Salvo Carol y Jerry, todos en el grupo eran vírgenes. O, al menos, eso era lo que se sabía. También se sabía que Carol no tenía tan clara su sexualidad, o más bien se sospechaba, y que jugueteaba o se dejaba seducir por ambas caras de la moneda, pero esto era algo que nadie se atrevía a insinuar abiertamente. Era algo delicado. Allí sólo se hablaba de fatalismo sin sentimiento, filosofía barata, topicazos y lo mal que iba todo. Estaban en la edad del tedio, del estereotipo y el inconformismo intelectual. Apenas habían cumplido los quince o dieciséis y ya parecían haber vivido una existencia larga y rica, dando la constante impresión de saberlo todo, lamentándose en ocasiones como verdaderos pacientes de geriátrico cercanos a la senilidad y tocados con la amargura de los años.

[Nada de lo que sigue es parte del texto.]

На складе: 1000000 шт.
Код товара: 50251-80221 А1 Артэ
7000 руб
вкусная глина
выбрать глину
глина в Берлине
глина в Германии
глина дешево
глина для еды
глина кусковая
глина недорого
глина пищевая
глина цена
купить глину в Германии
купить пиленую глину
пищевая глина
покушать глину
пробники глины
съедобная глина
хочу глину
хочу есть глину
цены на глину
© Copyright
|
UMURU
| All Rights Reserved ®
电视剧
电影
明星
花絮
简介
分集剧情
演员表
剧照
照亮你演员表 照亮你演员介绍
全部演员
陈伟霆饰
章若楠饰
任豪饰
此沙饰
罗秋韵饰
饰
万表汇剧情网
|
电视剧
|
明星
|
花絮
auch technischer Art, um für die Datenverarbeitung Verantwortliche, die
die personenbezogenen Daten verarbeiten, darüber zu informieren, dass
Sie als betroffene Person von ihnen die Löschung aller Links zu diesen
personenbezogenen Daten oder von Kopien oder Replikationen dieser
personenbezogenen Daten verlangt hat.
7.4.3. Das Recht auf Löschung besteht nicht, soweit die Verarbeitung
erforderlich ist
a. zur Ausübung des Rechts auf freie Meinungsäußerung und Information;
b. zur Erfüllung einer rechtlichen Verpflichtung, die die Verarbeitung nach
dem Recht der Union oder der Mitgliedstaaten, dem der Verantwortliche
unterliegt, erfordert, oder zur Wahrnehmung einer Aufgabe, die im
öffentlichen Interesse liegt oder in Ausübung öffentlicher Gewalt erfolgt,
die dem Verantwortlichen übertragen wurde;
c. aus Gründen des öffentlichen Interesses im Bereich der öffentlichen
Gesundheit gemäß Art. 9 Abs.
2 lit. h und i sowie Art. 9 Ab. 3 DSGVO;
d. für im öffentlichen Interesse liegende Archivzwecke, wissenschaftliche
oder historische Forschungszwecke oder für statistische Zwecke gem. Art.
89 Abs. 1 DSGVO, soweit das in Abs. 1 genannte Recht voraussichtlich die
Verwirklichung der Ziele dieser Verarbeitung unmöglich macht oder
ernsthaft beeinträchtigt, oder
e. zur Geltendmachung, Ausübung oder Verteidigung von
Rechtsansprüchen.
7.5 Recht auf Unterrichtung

—Entonces, ¿eres una frígida? —le preguntó Alvin.
—¿Eres tonto? Claro que no —dijo Carol, sabiendo de antemano que con el idiota de Alvin nunca se podía hablar en serio, pues todo era una coña constante.
—Entonces… ¿te importaría chupármela?
Peter contuvo la risa, divertido y expectante ante la reacción de uno y otro.
—Claro, ¿por qué no? —dijo Carol por lo bajo, antes de dar su golpe de gracia. Agarró unos palillos de un cuenco con restos de “arroz tres delicias”, y a continuación se los tiró a Alvin a la cabeza—. ¡Pero cómeme antes el coño con los putos palillos chinos, ¿te importa?!
Y los tres amigos se desternillaron de risa.
—Uauh, te vas superando, tía —dijo Peter—. Muy fina, finísima…
—¿De qué se ríen? —se escuchó a C.J., extrañado, apareciendo por el umbral de aquel salón neblinoso.
—Nada, gilipolleces —dijo Peter, todavía riéndose.
—Vale. Nos hemos quedado sin hielo.
—¿Y para comprobar eso has tardado media hora? —arremetió Alvin.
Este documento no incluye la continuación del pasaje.